Page-level text extractions
----
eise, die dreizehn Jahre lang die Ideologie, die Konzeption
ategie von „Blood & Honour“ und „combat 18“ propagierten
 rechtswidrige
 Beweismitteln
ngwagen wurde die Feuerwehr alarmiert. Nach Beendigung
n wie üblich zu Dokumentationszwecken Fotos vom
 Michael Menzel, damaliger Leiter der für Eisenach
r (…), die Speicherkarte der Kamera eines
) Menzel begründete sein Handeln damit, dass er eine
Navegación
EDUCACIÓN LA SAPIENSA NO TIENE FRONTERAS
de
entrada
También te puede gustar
----
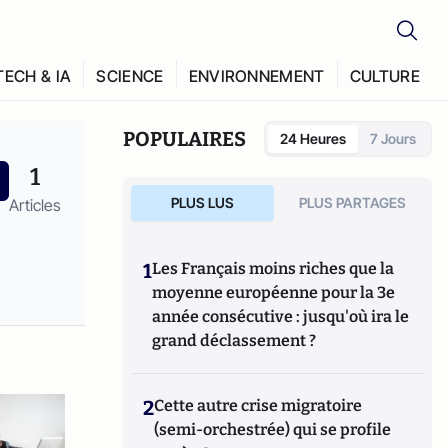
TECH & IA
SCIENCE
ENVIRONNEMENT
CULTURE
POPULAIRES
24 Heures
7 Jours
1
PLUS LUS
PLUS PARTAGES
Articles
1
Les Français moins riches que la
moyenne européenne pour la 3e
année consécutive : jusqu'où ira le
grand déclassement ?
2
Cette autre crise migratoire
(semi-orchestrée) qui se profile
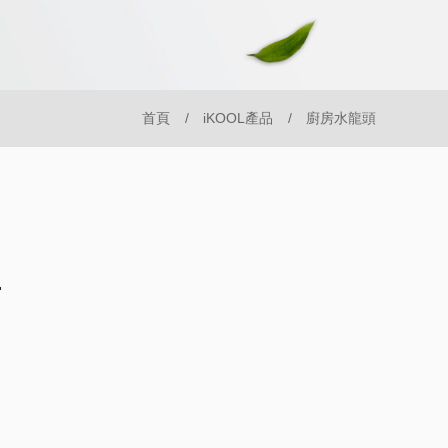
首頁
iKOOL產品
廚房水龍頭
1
----
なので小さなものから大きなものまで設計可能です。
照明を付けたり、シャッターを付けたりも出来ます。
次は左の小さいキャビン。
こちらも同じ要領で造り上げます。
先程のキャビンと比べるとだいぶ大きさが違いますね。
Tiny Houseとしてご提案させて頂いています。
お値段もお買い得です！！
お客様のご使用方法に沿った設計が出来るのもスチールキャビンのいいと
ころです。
----
> [TASK DETAILS]:
Among the records above, extract exactly the lines from the line with "rechtswidrige" to the line with "También te puede gustar", both lines included, and leave out the rest.

> [OUTPUT FOR THIS EXERCISE]:
 rechtswidrige
 Beweismitteln
ngwagen wurde die Feuerwehr alarmiert. Nach Beendigung
n wie üblich zu Dokumentationszwecken Fotos vom
 Michael Menzel, damaliger Leiter der für Eisenach
r (…), die Speicherkarte der Kamera eines
) Menzel begründete sein Handeln damit, dass er eine
Navegación
EDUCACIÓN LA SAPIENSA NO TIENE FRONTERAS
de
entrada
También te puede gustar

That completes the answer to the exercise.